Leaving out every picture, output the records below exactly as they are.
── Working data
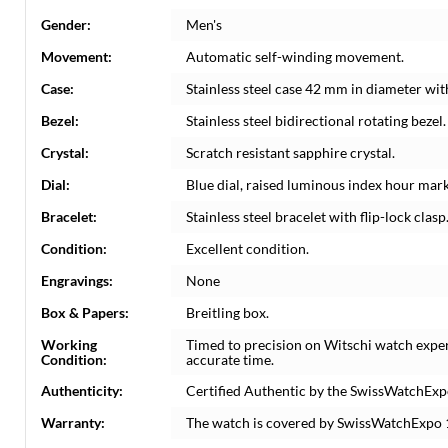
Gender:
Men's
Movement:
Automatic self-winding movement.
Case:
Stainless steel case 42 mm in diameter w
Bezel:
Stainless steel bidirectional rotating beze
Crystal:
Scratch resistant sapphire crystal.
Dial:
Blue dial, raised luminous index hour mark
Bracelet:
Stainless steel bracelet with flip-lock clasp.
Condition:
Excellent condition.
Engravings:
None
Box & Papers:
Breitling box.
Working
Timed to precision on Witschi watch expe
Condition:
accurate time.
Authenticity:
Certified Authentic by the SwissWatchExp
Warranty:
The watch is covered by SwissWatchExpo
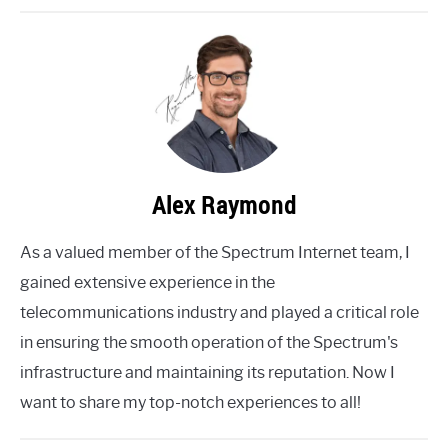
Alex Raymond
As a valued member of the Spectrum Internet team, I
gained extensive experience in the
telecommunications industry and played a critical role
in ensuring the smooth operation of the Spectrum's
infrastructure and maintaining its reputation. Now I
want to share my top-notch experiences to all!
────
[Response area]
Gender:
Men's
Movement:
Automatic self-winding movement.
Case:
Stainless steel case 42 mm in diameter w
Bezel:
Stainless steel bidirectional rotating beze
Crystal:
Scratch resistant sapphire crystal.
Dial:
Blue dial, raised luminous index hour mark
Bracelet:
Stainless steel bracelet with flip-lock clasp.
Condition:
Excellent condition.
Engravings:
None
Box & Papers:
Breitling box.
Working
Timed to precision on Witschi watch expe
Condition:
accurate time.
Authenticity:
Certified Authentic by the SwissWatchExp
Warranty:
The watch is covered by SwissWatchExpo
Alex Raymond
As a valued member of the Spectrum Internet team, I
gained extensive experience in the
telecommunications industry and played a critical role
in ensuring the smooth operation of the Spectrum's
infrastructure and maintaining its reputation. Now I
want to share my top-notch experiences to all!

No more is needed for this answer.